Ag markets are starting the week on a poor note
Favorable weather is once again depressing the crop markets. Grain, soy and cotton futures ended last week poorly as forecasts for favorable spring weather weighed on prices. It seems as if little changed over the weekend, since futures continued sliding Sunday night. Traders reportedly expect this afternoon’s Crop Progress report to indicate the U.S. corn crop has essentially been planted and is in good shape. July corn slid 4.0 cents to $4.6175/bushel to start the week, while December lost 3.5 cents to $4.54.
The soy complex is also suffering the Monday morning blues. Talk that current U.S. weather is enabling farmers to get soybeans planted in a very timely manner seemed to drag CBOT soy prices downward as well. Traders also cited plentiful supplies of South American beans as weighing on old crop beans. Bulls weren’t helped by the latest Asian news either, since declining palm oil prices are undercutting soyoil prices once again. July soybeans slumped 5.0 cents to $14.8825/bushel soon after sunrise Monday, while July soyoil dipped 0.07 cents to 38.43 cents/pound, and July soymeal sank $1.9 to $498.3/ton.
Weather and export news seemed to weigh on wheat futures Sunday night.

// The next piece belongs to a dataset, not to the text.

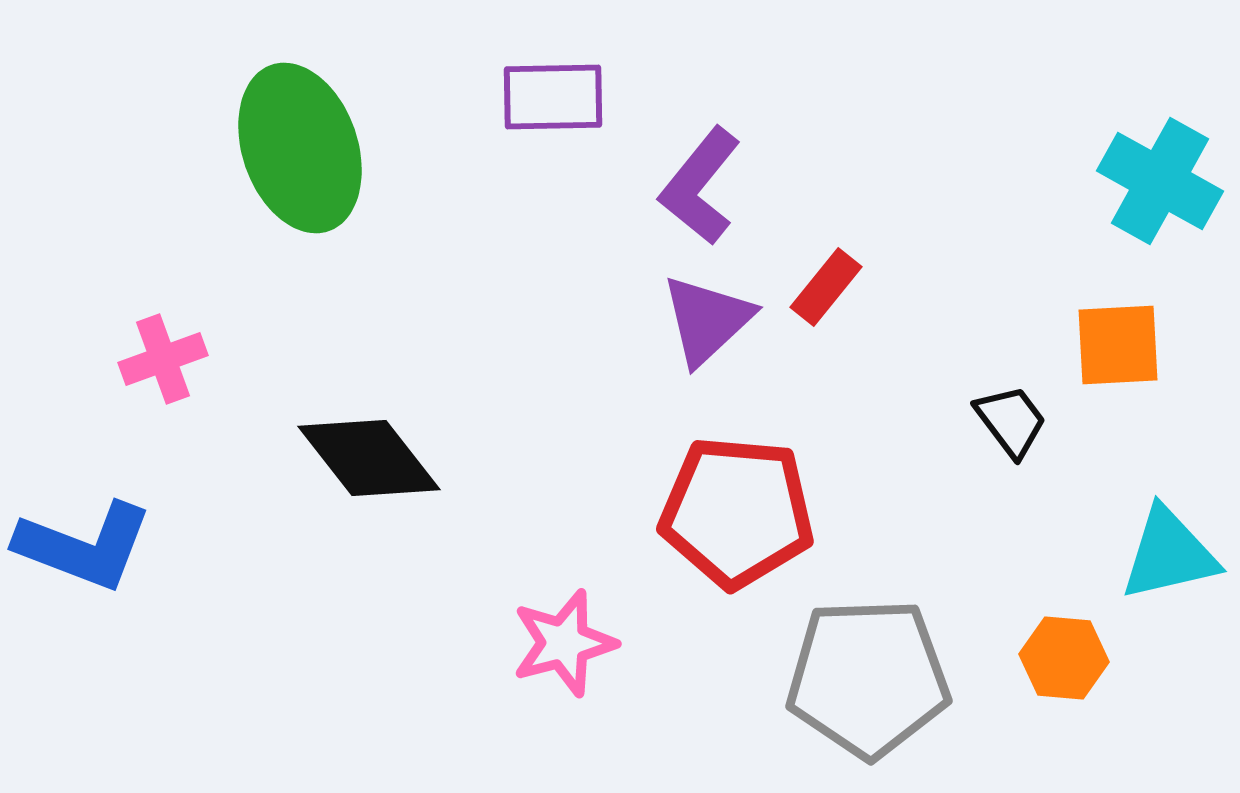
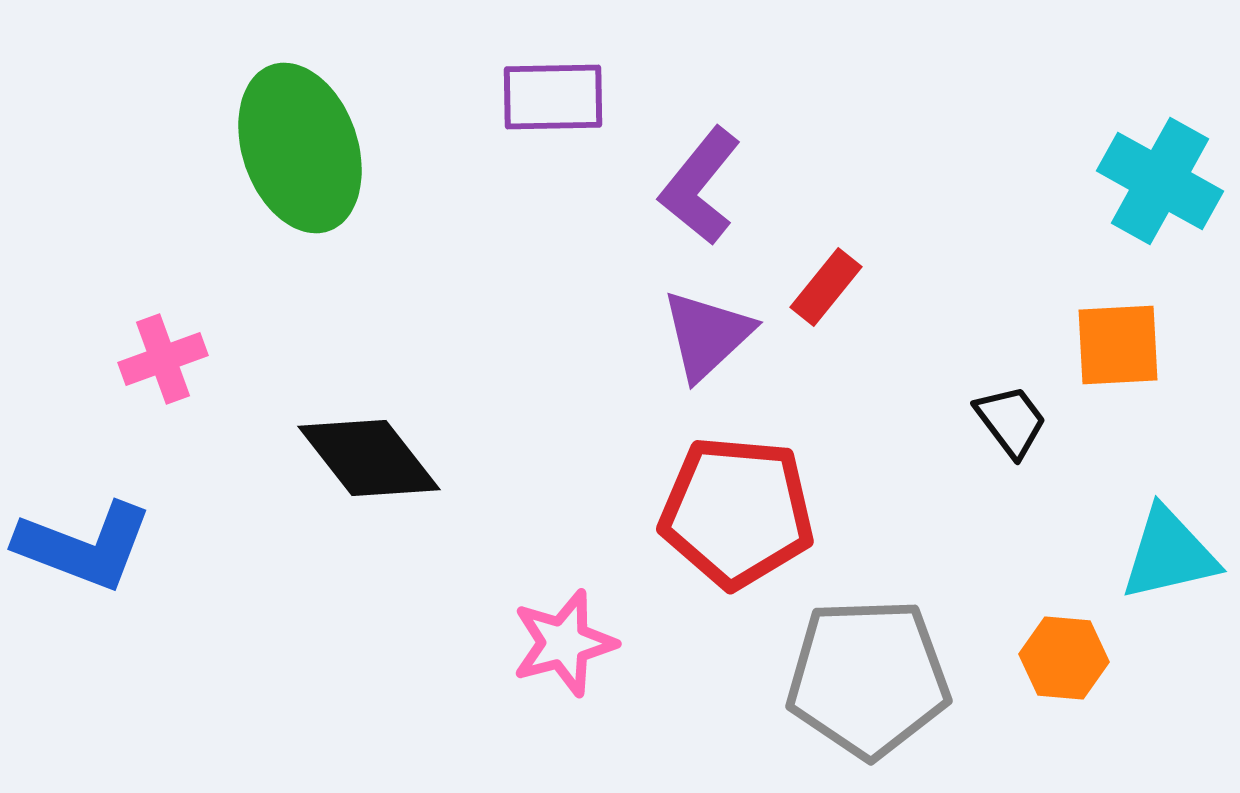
purple triangle: moved 15 px down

Wire service reports indicated drier weekend weather had allowed new crop spring-wheat plantings to accelerate. Meanwhile, others reports highlighted the lack of competitiveness of American wheat at this point, due largely to the fact that the U.S. is one of the few regions where conditions are less than ideal. July CBOT wheat futures fell 6.5 cents to $6.2075/bushel early Monday morning, while July KCBT wheat tumbled 9.0 cents to $7.14 and July MWE futures dropped 7.5 cents to $6.99.
Profit-taking seemed to hit cattle futures last Friday. News that cash cattle were holding up surprisingly well sparked a big midweek bounce at the CME. Sustained wholesale strength was also encouraging. However, Thursday’s late beef losses seemed to trigger bullish profit-taking before the weekend. June cattle sagged 0.22 cents to 137.80 cents/pound at their Friday settlement, while December stumbled 0.32 cents to 145.72. Meanwhile, lower feed costs boosted feeders. August feeder cattle stabilized at 197.05 cents/pound, and October rose 0.02 to 198.42.

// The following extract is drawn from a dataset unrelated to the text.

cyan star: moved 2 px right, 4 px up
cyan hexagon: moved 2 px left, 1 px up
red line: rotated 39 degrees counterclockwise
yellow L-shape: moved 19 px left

CME hogs ended last week on a poor note. Hog futures closed rather weakly Thursday in response to big pork losses and mixed cash quotes. Country price looked weak Friday morning, whereas pork cutout rose modestly. But the 2014 contracts closed poorly, possibly due to suspicions that the widely anticipated seasonal rally won’t happen quickly. June hog futures dove 0.95 cents to 113.35 cents/pound as the week’s trading ended Friday, but December inched up 0.15 to 94.80.

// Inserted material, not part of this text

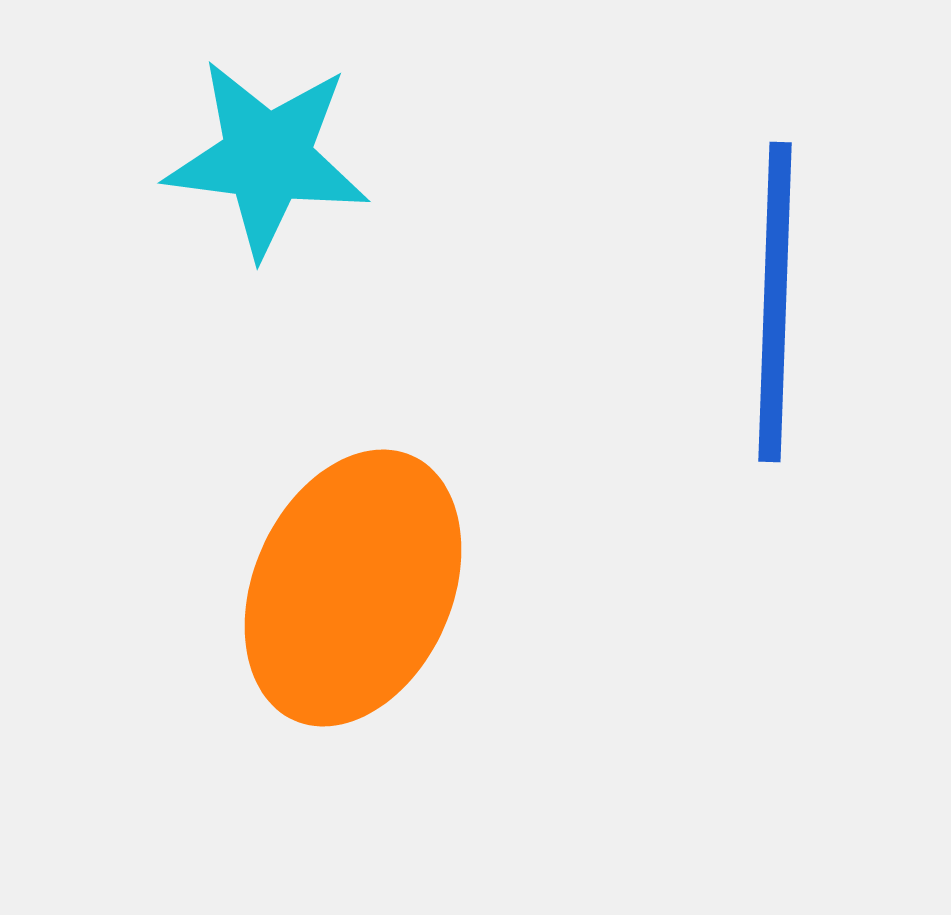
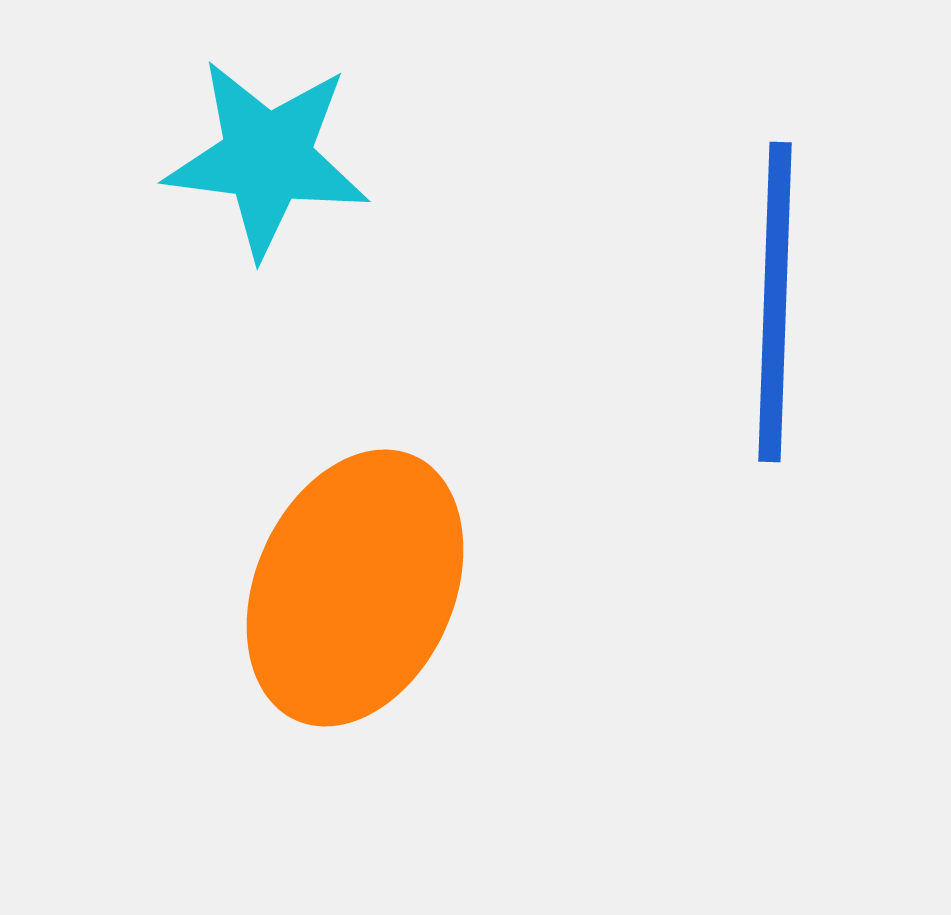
orange ellipse: moved 2 px right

Cotton futures are starting the week steady to lower. There was a dearth of cotton news over the weekend. That left the expiring July future virtually unchanged, whereas talk of much improved Texas moisture was apparently depressing new-crop prices. July cotton bounced 0.13 cents to 86.40 cents/pound in early Monday action, while December cotton stumbled 0.20 to 77.27.